Why choose organic + DIY produce soak

Why choose organic + DIY produce soak

A 2001 study compared the nutrient content of five organic vegetables versus “conventionally” grown ones. The vegetables were organic carrots, lettuce, spinach, cabbage, and potatoes. Their findings showed that the organic group contained significantly more Magnesium, Vitamin C, Iron, and Phosphorus and fewer nitrates than the conventionally grown onesIn addition to more nutrients, organic foods contain fewer chemicals like pesticides, insecticides, fungicides, fertilizers, and weed killers that can be harmful to our health and the environment. 

Organic produce usually has a higher nutrient quality due to the soil.
Healthy soil provides essential oxygen, water, nutrients, and support to the roots of the plant. Soil is way more than just dirt, it contains a big community of diverse organisms that recycle essential nutrients, improve the structure of the soil and help to control diseases, weeds, and pests.
Healthy soil is not only healthy for us, but for the planet as well.

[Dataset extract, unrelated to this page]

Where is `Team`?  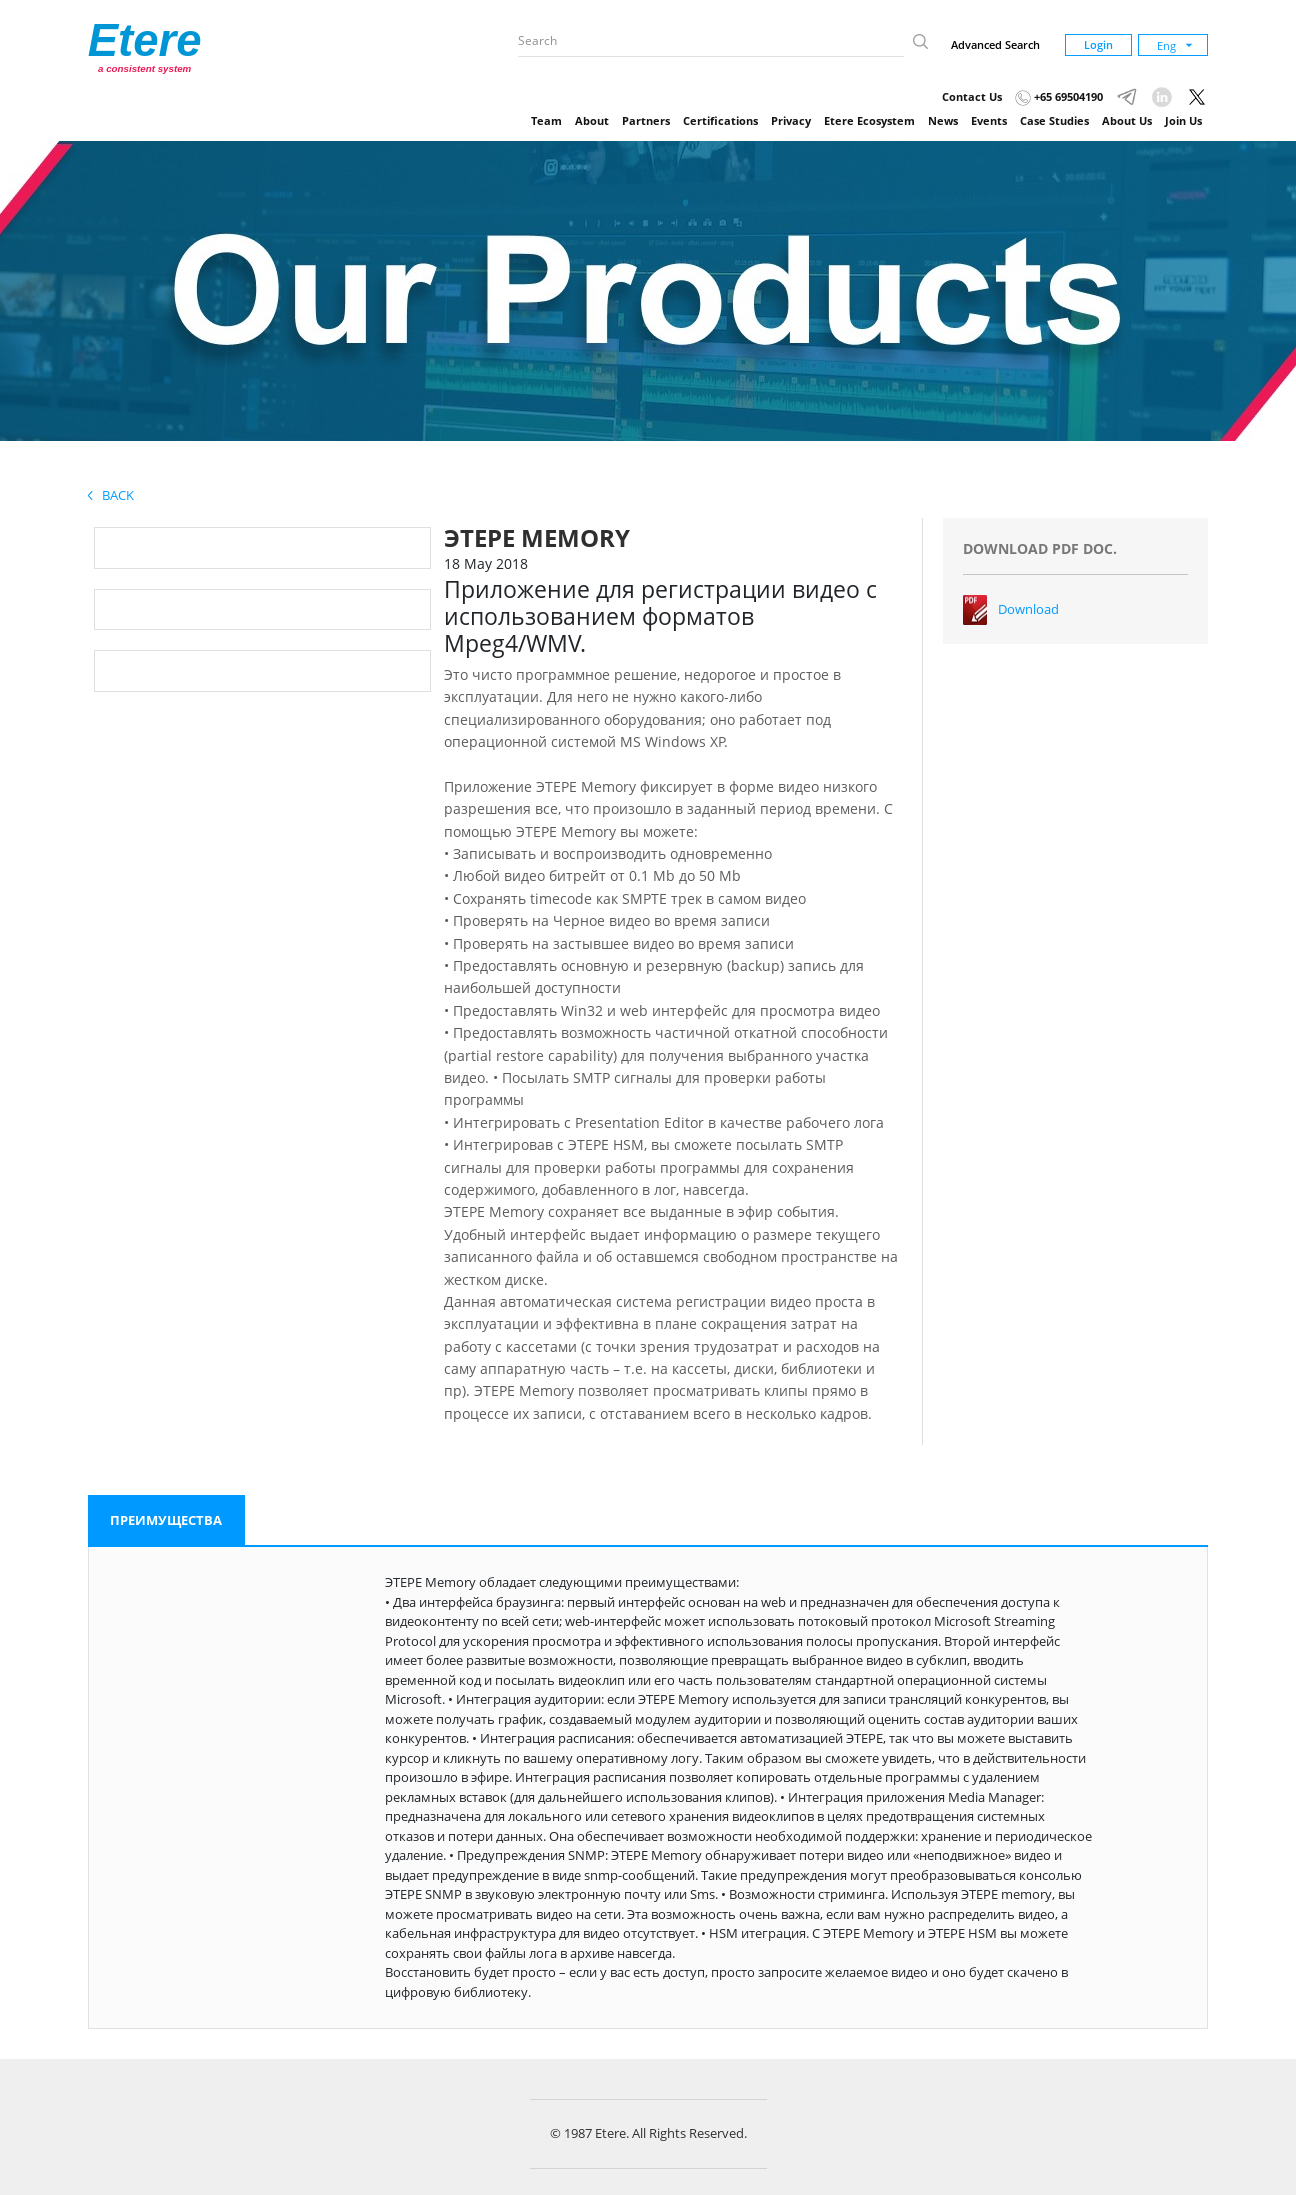 Team is located at coordinates (546, 120).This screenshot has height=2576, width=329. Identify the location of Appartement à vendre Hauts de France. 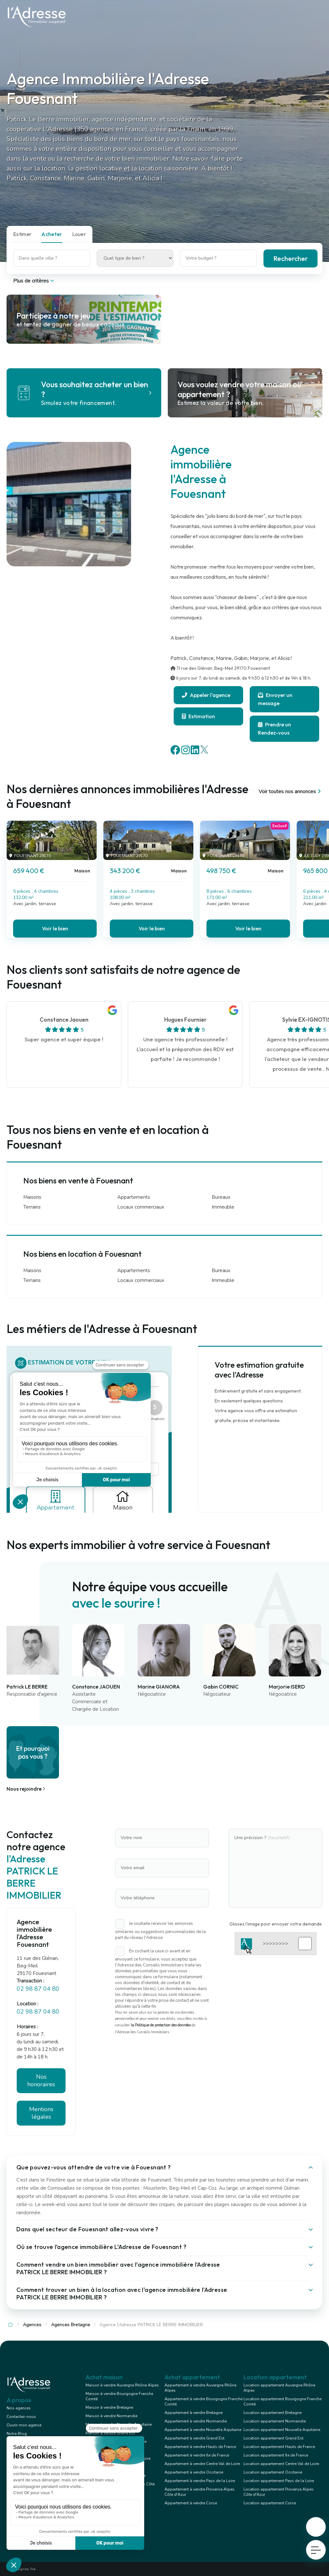
(200, 2446).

The effects of conventional farming practices reduce nutrient density of soil which negatively affects the micronutrients and phytochemicals of plants that support human health. Voting with our dollar and supporting local farmers who prioritize soil health and organic practices will result in nutrient-dense produce. 

While cost can be a concern when purchasing organic, there is still an affordable way to mitigate the chemicals that linger on our produce.

An easy DIY fruit + veg soak that involves water and vinegar can dissolve chemicals such as pesticides present on the skin of fruits and vegetables. The acid in the vinegar can kill about 98 percent of bacteria.


In a large bowl, you will want to mix ½ cup vinegar and 4 ½ cups of cool filtered water.  Soak the fruits and vegetables for up to 5 minutes. Rinse and run water on each item using your clean hands to rub the vegetables and fruits (for produce with firm skin, you can use a vegetable brush to scrub the surface).
Dry and store.



Barański, M., Średnicka-Tober, D., Volakakis, N., Seal, C., Sanderson, R., Stewart, G., . . . Leifert, C. (2014). Higher antioxidant and lower cadmium concentrations and lower incidence of pesticide residues in organically grown crops: A systematic literature review and meta-analyses. British Journal of Nutrition, 112(5), 794-811. doi:10.1017/S0007114514001366

Worthington V. Nutritional quality of organic versus conventional fruits, vegetables, and grains. J Altern Complement Med. 2001 Apr;7(2):161-73. doi: 10.1089/107555301750164244. PMID: 11327522.